Canada 2007 | Run time: 95 min. | Director: Maurice Devereaux
Director Maurice Devereaux in person!
WINNER: Audience Award: DEAD BY DAWN FILM FESTIVAL (Edinburgh, Scotland)
"A perfectly entertaining, surprisingly vicious and (get this) somewhat unique spin on apocalyptic horror." - Scott Weinberg, Cinematical
Young psychiatric nurse Karen (Ilona Elkin) has had a terrible night at the hospital, dealing with an unusually high volume of panicked schizophrenic admissions, which she writes off to a full moon and a coming lunar eclipse. Heading home on the last train of the night, Karen hears someone’s beeper chime. What she doesn’t hear is that beepers have gone off simultaneously in every car on the train. Contacted passengers pull out their pagers and turn white with a puzzling mixture of dread, relief and anticipation. Throughout the train, soft mumblings of prayer can be heard. Crucifixes are drawn. Followers grip them tightly at the base, and in a downward motion, they pull the bottoms out of their crosses, unsheathing specially ordained daggers. After final words of blessings, the flock begins to walk car by car, slaughtering everyone in sight.
Maverick Montreal filmmaker Maurice Deveraux ($la$her$) is back, and this time he’s secured the financial backing necessary to properly realize his unique visions of the macabre. Taking place almost entirely in the underground subway system, his film erupts into a tense, bloody siege shortly into its running time and does not let up until the credits roll, pitting his ensemble cast against an ever-increasing avalanche of horrors that never cease to shock.

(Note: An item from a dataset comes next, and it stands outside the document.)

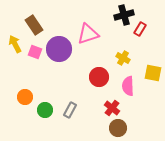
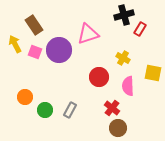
purple circle: moved 1 px down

What makes this film so disturbing is the fact that Deveraux establishes early on that many of the dagger-wielding devout are genuinely good people whose intense longing to contribute to the betterment of the world has been used against them in terrible ways. The killers are members of a fictitious (though not remotely implausible) mainstream peace sect known as The Voice of Eternal Hope, whose Falwell-like leader has secretly been preparing his flock for Armageddon, at which time they are required to “save” as many non-believers as possible before the world literally goes to hell.
Sequences depicting kind-faced cult members stabbing victims until they are vomiting blood cut very deep. Allegories to both manipulative Western faith leaders and Middle Eastern fundamentalists abound, yet the film never preaches. Devereaux leaves that to his well-meaning killers, who drive their points home with disemboweling conviction. With this film, Devereaux has delivered on the promise of his earlier micro-budgeted works, establishing himself as a major name to watch. Very much a film for our times, END OF THE LINE is the strongest horror entry to tear out of Quebec in many a blood-red annum.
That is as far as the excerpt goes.